Мессир Анри, признаться, был немало удивлен, когда тот все-таки явился — грязный (большая редкость для чистюли Алена!), в какой-то вилланской дерюге на плечах, однако же с крестом! Сын Тибо принял сакраменталию с надлежащей радостной серьезностью, поцеловал и тут же отдал нашить на котту д`арм — не кому иному, как Аленской матушке. Прежний же крест он повелел ей отпороть и принести ему, и когда она исполнила это без единого слова, прямо там, в нижней зале мессир Анри отдал его Алену. Тот вспыхнул от радости и прижал подарок к груди. Матушка побелела и закусила губу, но ничего не сказала, ушла пришивать сыновнюю добычу, куда ей было велено.
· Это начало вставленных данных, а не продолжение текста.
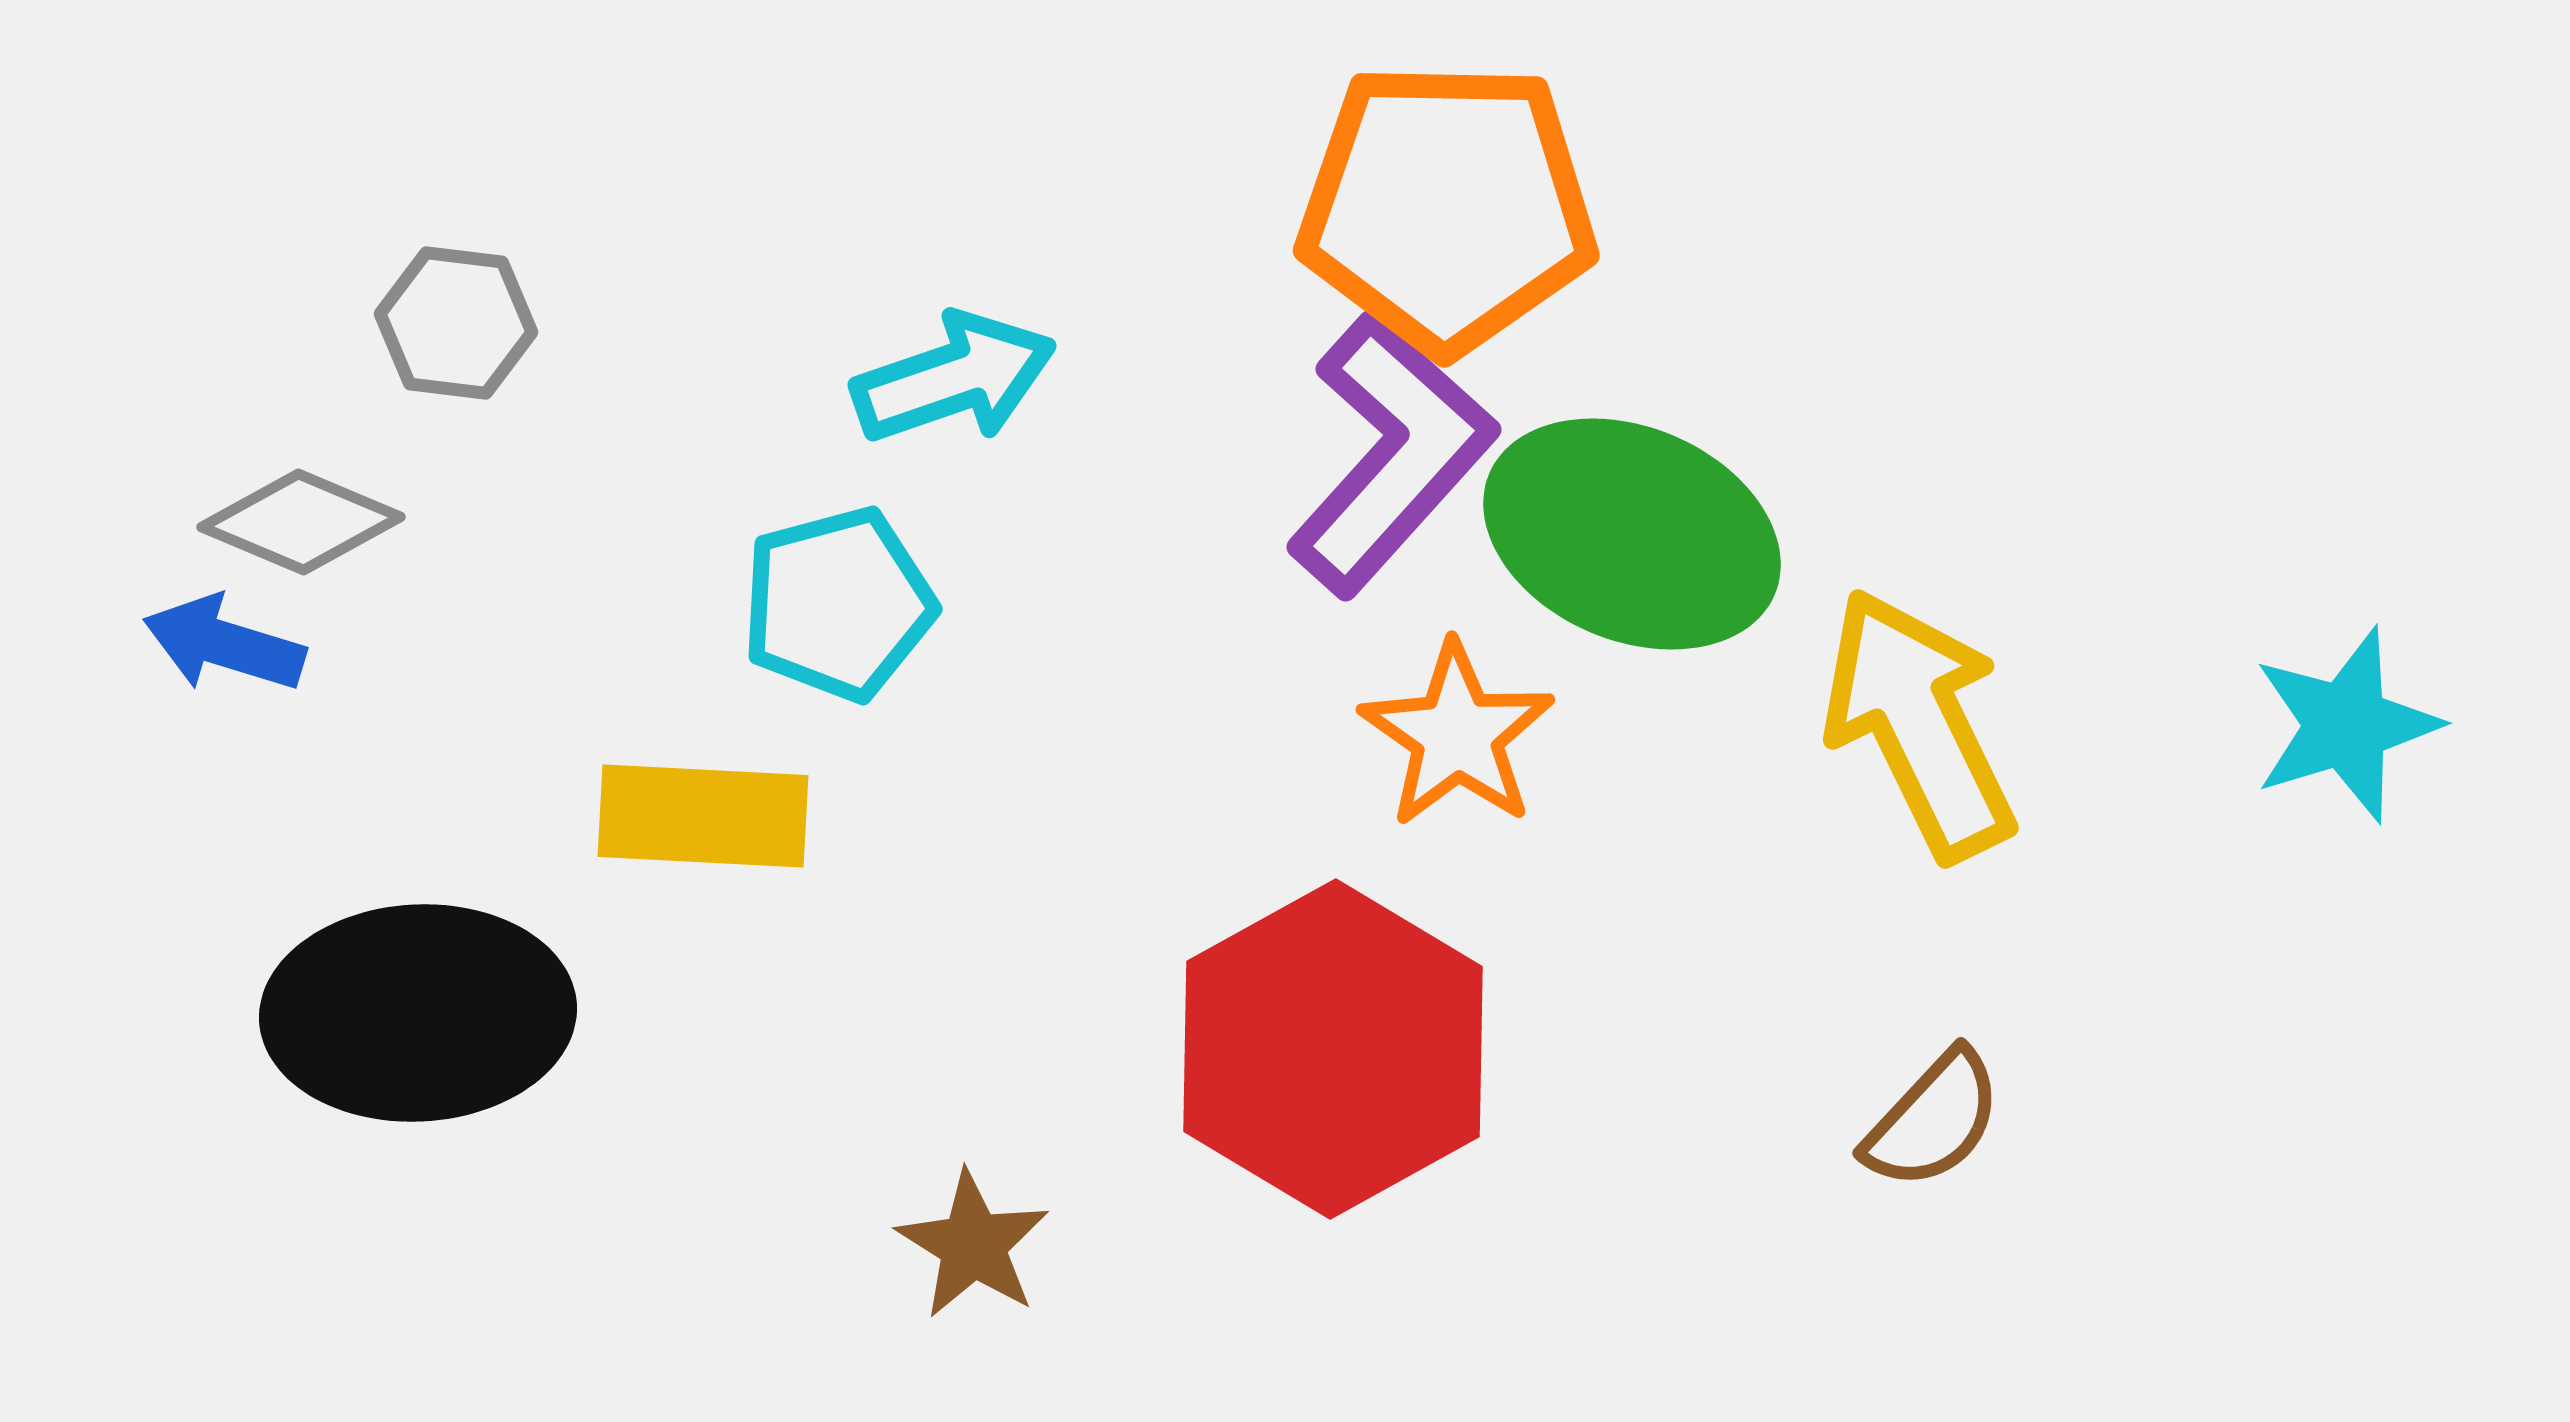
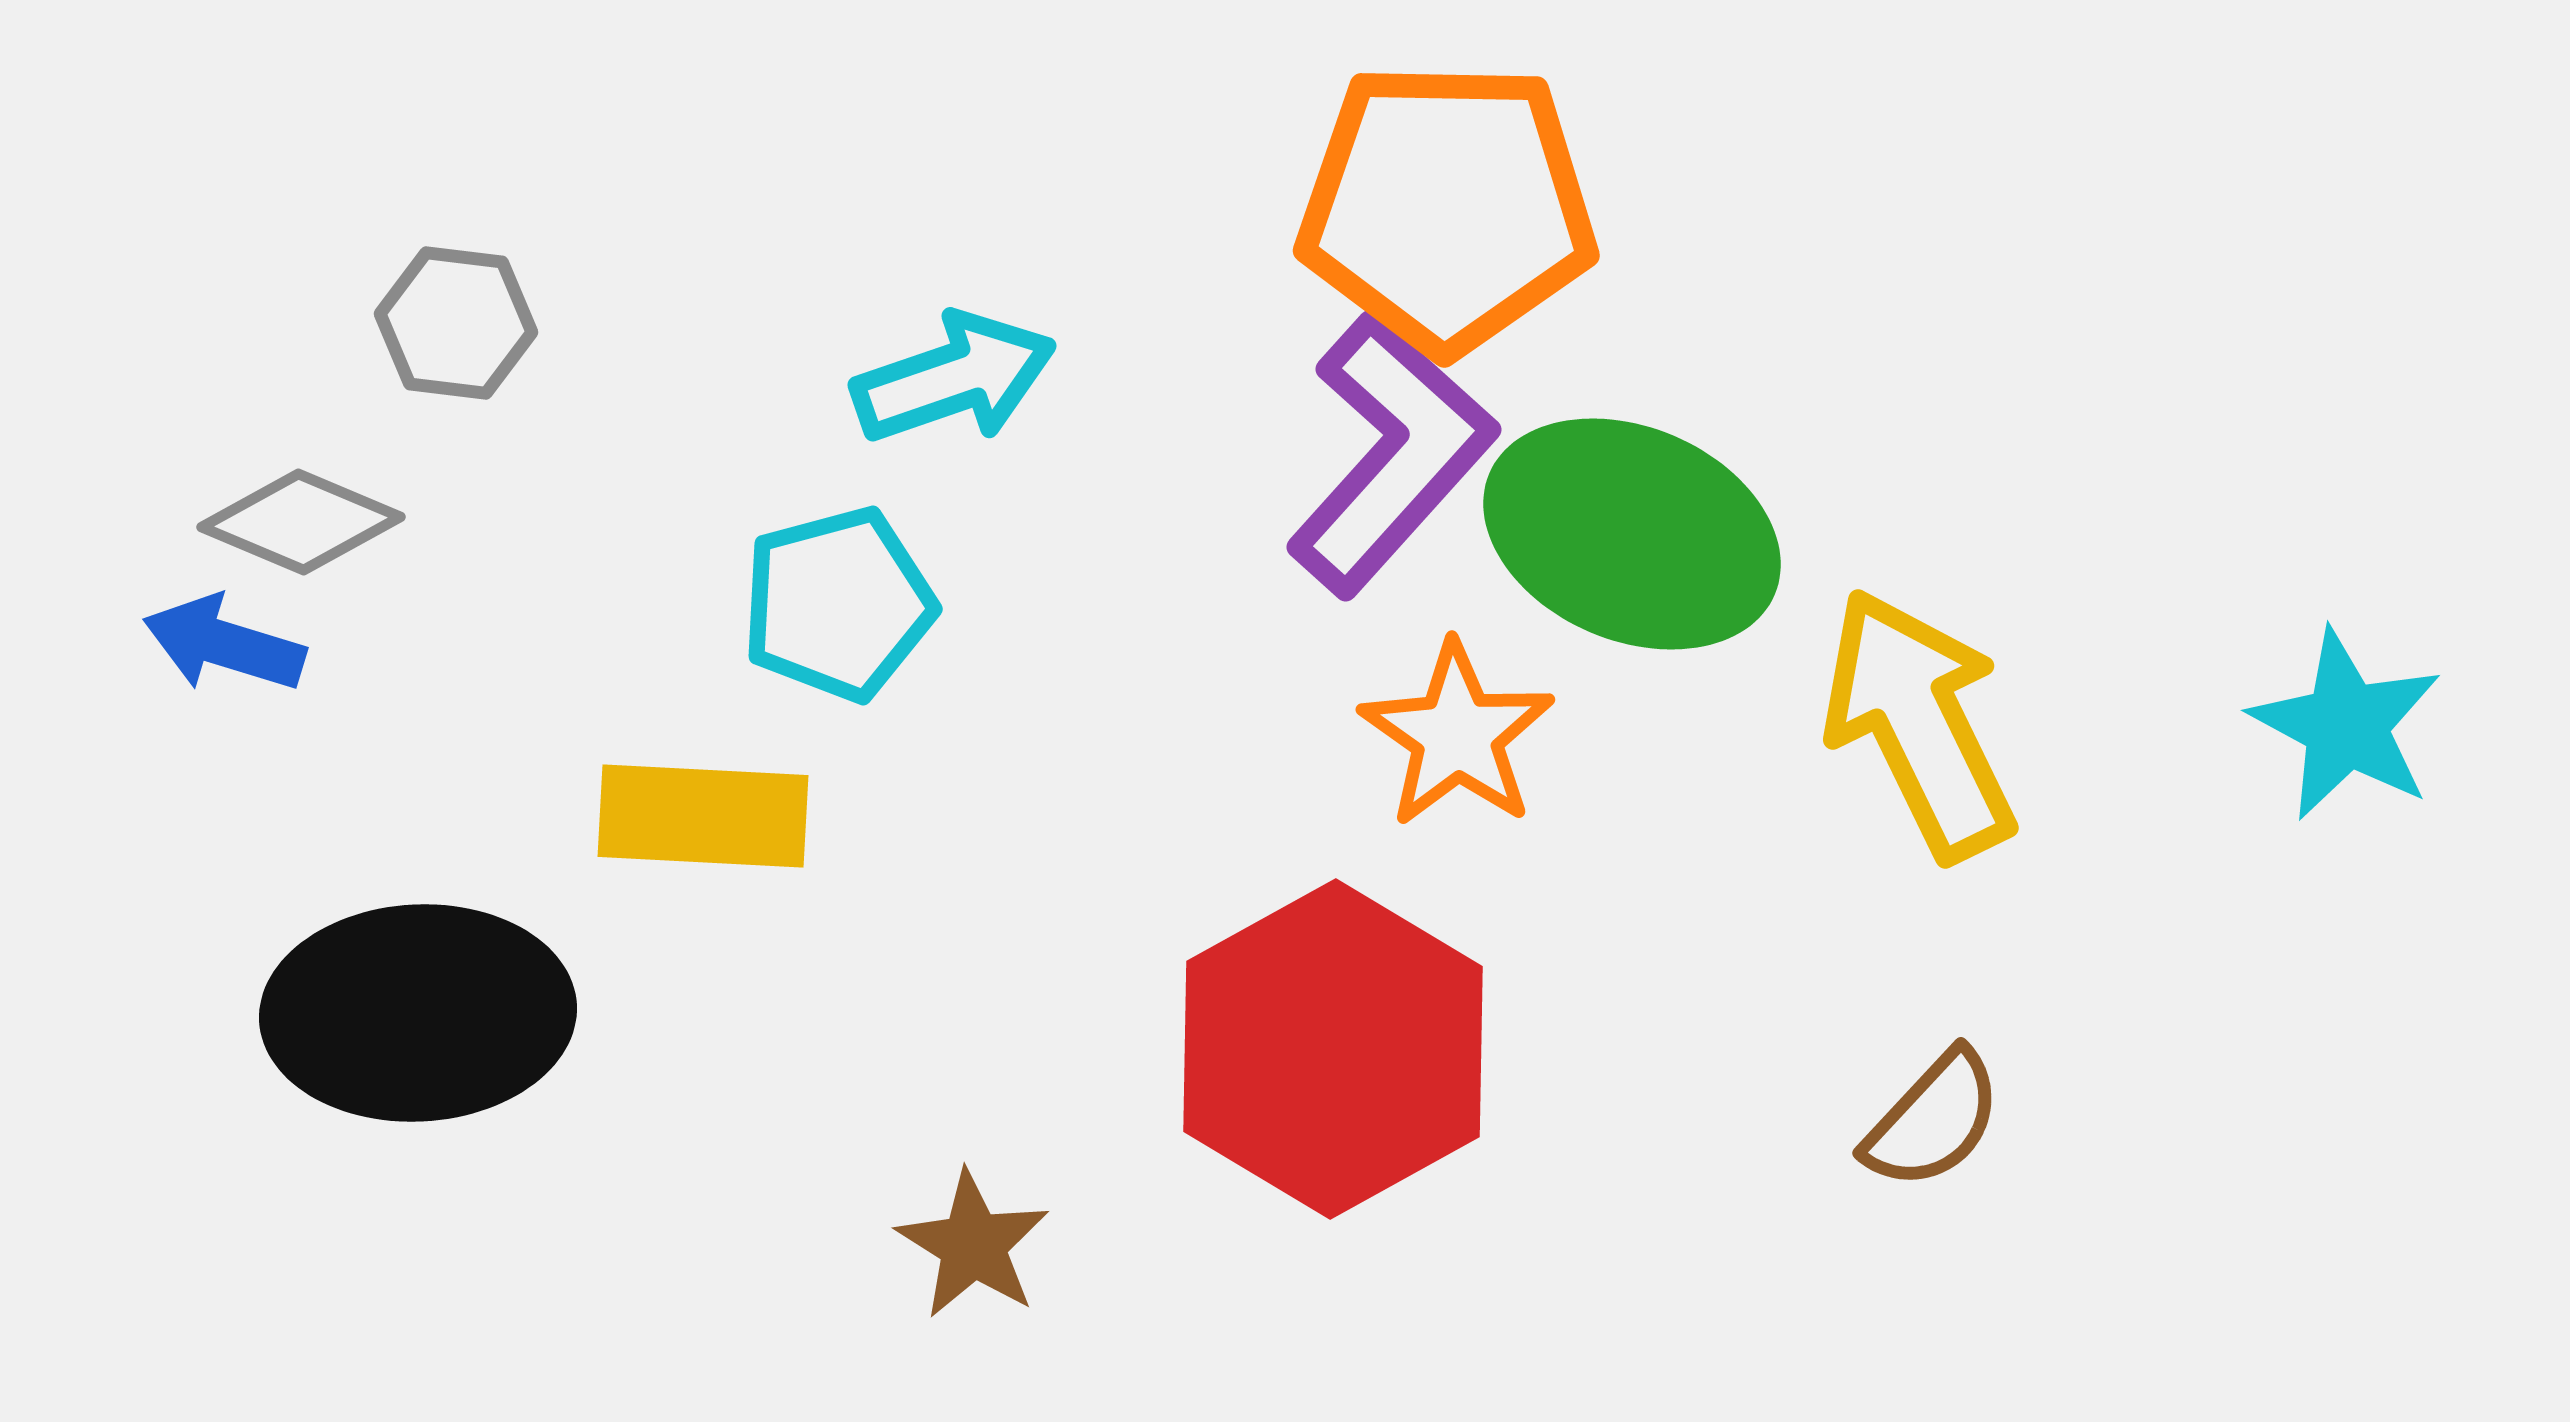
cyan star: rotated 27 degrees counterclockwise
— А тебя, — сказал донельзя довольный мессир Анри, критически оглядывая Алена с ног до головы, — надо бы одеть получше. Уж раз ты едешь в моей свите, нечего своей красотой ненаглядной войско позорить! А про помыться я уж и не говорю — самому, небось, противно.
— Еще как, мессир, — радостно согласился Ален, брезгливо откидывая назад грязноватую прядку. — А крест, мессир… Куда мне его можно пришить?..
— Сейчас попрошу Женевьеву, она тебе подберет что-нибудь по росту. Я думаю, пажеская одежка подойдет — помнишь, в которой ты с нами на охоту ездил. По крайней мере, это мои цвета, сразу ясно будет, чей ты человек. Пошли-ка, мне самому интересно, во что ты превратишься из поросенка, если тебя одеть пристойно…
Разодетый под благородного юношу, Ален стал изумительно хорош собой. Правда, чулки ему достались ровно того типа, что он не любил: разных цветов, один синий, другой — желтый, из какой-то особенно кусачей шерсти. Но перечить господину Ален не посмел. Мессир Анри от души развлекался, как девчонка, примеряющая на куклу разноцветные лоскутки; он торопил служанку, которая зашнуровывала Алену верхнюю, сине-золотую одежду по бокам. Ткань красиво облегала стройную фигуру мальчика, а рукава были широкими и спадали бархатными складками до локтей. Белая нижняя рубашка щеголяла широкой зубчатой вышивкой по рукавам.